Se o governo federal, ele tem capacidade, ao lado do povo, se o governo federal assume, como homem, tira meia dúzia de ministro que atrapalha o nosso Brasil. Tirava meia dúzia, o presidente da República, qualquer um de nós apoiava ele. Nós apoiamos o presidente da República e nós levava para crescer mais ainda o nome dele. Desse jeito, ninguém vai apoiar o presidente. Ninguém pode apoiar sujeira. Eu mesmo não pode apoiar sujeira porque eu quero que o presidente muda o nosso Brasil. Porque o presidente é responsável da Nação, o presidente é juízo do povo, o presidente é o pai do povo, o pai do Brasil. Agora, como está hoje, o presidente é o pai do povo? Não existe pai do povo, não. Aqui não tem pai do povo, não.

O presidente foi eleito com empresário, presidente foi eleito compromisso com multinacional, com fazendeiro, com empresário e grande empresário. Se presidente pai do Brasil, presidente segurava toda barra que está acontecendo no Brasil. E aqui gente tá morrendo. E por quê? Porque não tem presidente, não tem autoridade.
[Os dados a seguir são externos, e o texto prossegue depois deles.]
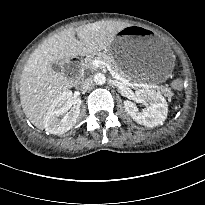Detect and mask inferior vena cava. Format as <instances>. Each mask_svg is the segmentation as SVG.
Returning a JSON list of instances; mask_svg holds the SVG:
<instances>
[{"mask_svg": "<svg viewBox=\"0 0 205 205\" xmlns=\"http://www.w3.org/2000/svg\"><path fill=\"white\" fill-rule=\"evenodd\" d=\"M92 85H93V80L91 78H87L83 81V83L81 85V89L88 90L92 87Z\"/></svg>", "mask_w": 205, "mask_h": 205, "instance_id": "obj_1", "label": "inferior vena cava"}]
</instances>
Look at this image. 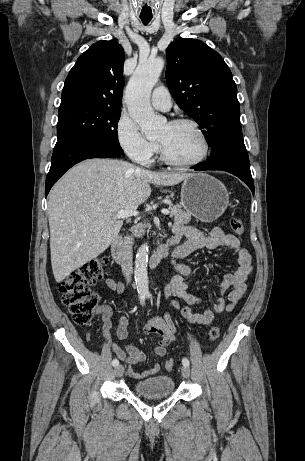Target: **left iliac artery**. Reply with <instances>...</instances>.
<instances>
[{
	"mask_svg": "<svg viewBox=\"0 0 305 461\" xmlns=\"http://www.w3.org/2000/svg\"><path fill=\"white\" fill-rule=\"evenodd\" d=\"M182 364H183L184 366H189V365H190V362H189V360H188L187 358H183V359H182Z\"/></svg>",
	"mask_w": 305,
	"mask_h": 461,
	"instance_id": "1",
	"label": "left iliac artery"
}]
</instances>
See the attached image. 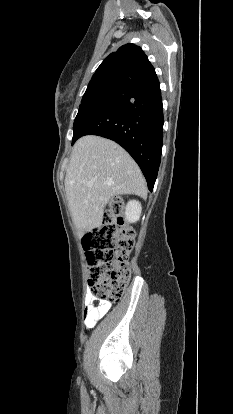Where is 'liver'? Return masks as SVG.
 I'll use <instances>...</instances> for the list:
<instances>
[{"label": "liver", "mask_w": 233, "mask_h": 414, "mask_svg": "<svg viewBox=\"0 0 233 414\" xmlns=\"http://www.w3.org/2000/svg\"><path fill=\"white\" fill-rule=\"evenodd\" d=\"M65 191L81 236L101 226L104 208L115 196L147 197L146 182L136 162L114 141L95 135L75 143Z\"/></svg>", "instance_id": "obj_1"}]
</instances>
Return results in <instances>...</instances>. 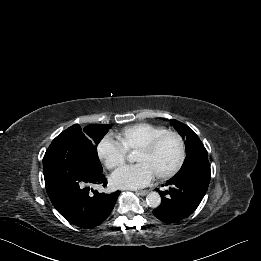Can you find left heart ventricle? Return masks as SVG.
<instances>
[{
    "label": "left heart ventricle",
    "instance_id": "1",
    "mask_svg": "<svg viewBox=\"0 0 261 261\" xmlns=\"http://www.w3.org/2000/svg\"><path fill=\"white\" fill-rule=\"evenodd\" d=\"M179 156V143L173 136L161 140L157 148L150 153L137 151L134 160L146 164L156 175L169 170L176 163Z\"/></svg>",
    "mask_w": 261,
    "mask_h": 261
}]
</instances>
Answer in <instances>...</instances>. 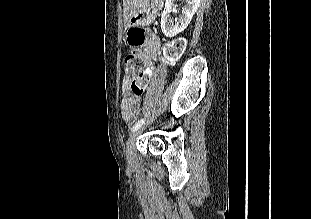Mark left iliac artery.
<instances>
[{"label":"left iliac artery","instance_id":"44dca946","mask_svg":"<svg viewBox=\"0 0 311 219\" xmlns=\"http://www.w3.org/2000/svg\"><path fill=\"white\" fill-rule=\"evenodd\" d=\"M144 122H145L144 118L136 122L135 125L132 127L131 131H135L138 128H140L144 124Z\"/></svg>","mask_w":311,"mask_h":219}]
</instances>
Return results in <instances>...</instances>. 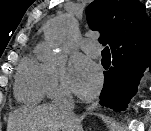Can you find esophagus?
<instances>
[{
  "instance_id": "1",
  "label": "esophagus",
  "mask_w": 151,
  "mask_h": 131,
  "mask_svg": "<svg viewBox=\"0 0 151 131\" xmlns=\"http://www.w3.org/2000/svg\"><path fill=\"white\" fill-rule=\"evenodd\" d=\"M98 106V102L97 101H92L88 107L86 108L87 111H92L95 110Z\"/></svg>"
}]
</instances>
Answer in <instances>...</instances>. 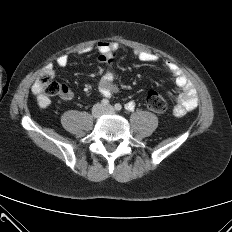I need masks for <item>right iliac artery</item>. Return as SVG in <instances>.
I'll use <instances>...</instances> for the list:
<instances>
[{
    "mask_svg": "<svg viewBox=\"0 0 232 232\" xmlns=\"http://www.w3.org/2000/svg\"><path fill=\"white\" fill-rule=\"evenodd\" d=\"M101 104H102L103 106H108V105H109V101H108L107 99H103V100L101 101Z\"/></svg>",
    "mask_w": 232,
    "mask_h": 232,
    "instance_id": "obj_1",
    "label": "right iliac artery"
}]
</instances>
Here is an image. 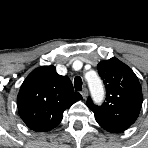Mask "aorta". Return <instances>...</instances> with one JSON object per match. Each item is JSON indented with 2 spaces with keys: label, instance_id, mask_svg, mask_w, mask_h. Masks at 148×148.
<instances>
[{
  "label": "aorta",
  "instance_id": "aorta-1",
  "mask_svg": "<svg viewBox=\"0 0 148 148\" xmlns=\"http://www.w3.org/2000/svg\"><path fill=\"white\" fill-rule=\"evenodd\" d=\"M85 77L94 102L97 104L102 103L105 98V90L102 80L94 71L87 73Z\"/></svg>",
  "mask_w": 148,
  "mask_h": 148
}]
</instances>
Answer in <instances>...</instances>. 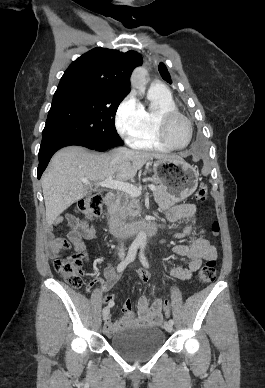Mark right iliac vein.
<instances>
[{
    "label": "right iliac vein",
    "mask_w": 265,
    "mask_h": 388,
    "mask_svg": "<svg viewBox=\"0 0 265 388\" xmlns=\"http://www.w3.org/2000/svg\"><path fill=\"white\" fill-rule=\"evenodd\" d=\"M110 310L108 307H105L102 311L103 320H106L109 316Z\"/></svg>",
    "instance_id": "right-iliac-vein-1"
}]
</instances>
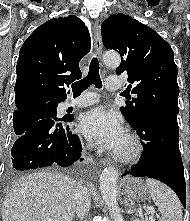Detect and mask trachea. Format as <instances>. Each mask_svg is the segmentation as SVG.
Returning <instances> with one entry per match:
<instances>
[{"label":"trachea","instance_id":"3493384b","mask_svg":"<svg viewBox=\"0 0 190 221\" xmlns=\"http://www.w3.org/2000/svg\"><path fill=\"white\" fill-rule=\"evenodd\" d=\"M92 84H94L96 88L102 87V81L99 74V62L97 58H93L91 60L88 75L71 85L74 96L80 95Z\"/></svg>","mask_w":190,"mask_h":221}]
</instances>
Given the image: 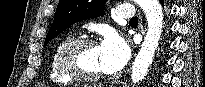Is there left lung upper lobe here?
I'll list each match as a JSON object with an SVG mask.
<instances>
[{
	"instance_id": "5c2ea615",
	"label": "left lung upper lobe",
	"mask_w": 205,
	"mask_h": 87,
	"mask_svg": "<svg viewBox=\"0 0 205 87\" xmlns=\"http://www.w3.org/2000/svg\"><path fill=\"white\" fill-rule=\"evenodd\" d=\"M105 3L106 0H59L44 46L72 24L104 15Z\"/></svg>"
}]
</instances>
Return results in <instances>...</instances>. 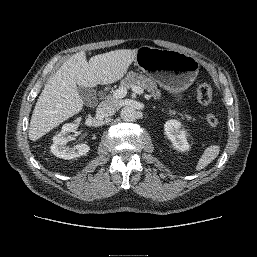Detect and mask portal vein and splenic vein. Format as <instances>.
<instances>
[{"label":"portal vein and splenic vein","instance_id":"18ae733b","mask_svg":"<svg viewBox=\"0 0 257 257\" xmlns=\"http://www.w3.org/2000/svg\"><path fill=\"white\" fill-rule=\"evenodd\" d=\"M132 91L137 94L144 93V90L140 86H137V85L132 86ZM126 94H127V89H125L124 87H120L113 92V97L123 98L126 96Z\"/></svg>","mask_w":257,"mask_h":257}]
</instances>
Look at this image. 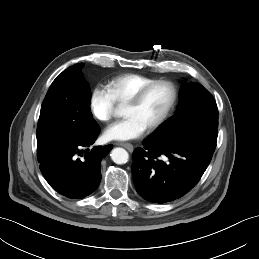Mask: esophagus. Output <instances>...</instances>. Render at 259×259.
Returning <instances> with one entry per match:
<instances>
[{
    "instance_id": "1",
    "label": "esophagus",
    "mask_w": 259,
    "mask_h": 259,
    "mask_svg": "<svg viewBox=\"0 0 259 259\" xmlns=\"http://www.w3.org/2000/svg\"><path fill=\"white\" fill-rule=\"evenodd\" d=\"M115 144L118 145V146H122V147L126 148V149H127L128 151H130V152H132L133 149H134L133 145L130 144V143L117 142V143H115Z\"/></svg>"
}]
</instances>
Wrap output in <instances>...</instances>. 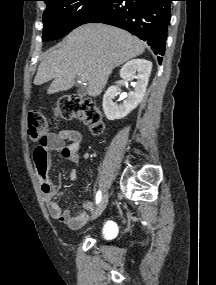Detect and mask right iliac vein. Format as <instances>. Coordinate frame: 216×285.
<instances>
[{
	"instance_id": "obj_1",
	"label": "right iliac vein",
	"mask_w": 216,
	"mask_h": 285,
	"mask_svg": "<svg viewBox=\"0 0 216 285\" xmlns=\"http://www.w3.org/2000/svg\"><path fill=\"white\" fill-rule=\"evenodd\" d=\"M107 203H108V193H105L103 197L101 198L97 209L93 213V216H92L93 219L99 217L102 214V212L105 210L107 206Z\"/></svg>"
}]
</instances>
E toda autoridade é comprada, toda autoridade está se vendendo, quer o dinheiro, quer ganhar dinheiro.

Às vezes, presidente é bom e assessor diretor quem engana o presidente, assessor que não leva verdade para presidente. Por isso que presidente passa mal assessorado. Se tiver assessor bom, se tiver diretor bom que levava recomendação do povo, eu acredito que presidente atendia pedido do povo.

Sou homem do povo, sou homem de campo, quando me criei não encontrei nem um branco, não encontrei nem um avião, nem automóvel, nem estrada; onde me criei era sertão, eu só escutava canto do passarinho, e hoje eu encontro muito pressão contra índio, e invasor, e estrada. A gente está recebendo muita pressão.

Quando eu tive na Holanda, é país pequeno, todo holandês vive igual. Aqui Brasil é muito grande e muita gente tá precisando da terra. Aqui eu quero pedir a V.Excia., presidente, vamos pensar juntos, vamos reformar o nosso Brasil, viu? Vamos dividir, terra é para posseiro, é terra para fazendeiro, é terra para índio, vamos dividir a nossa terra.”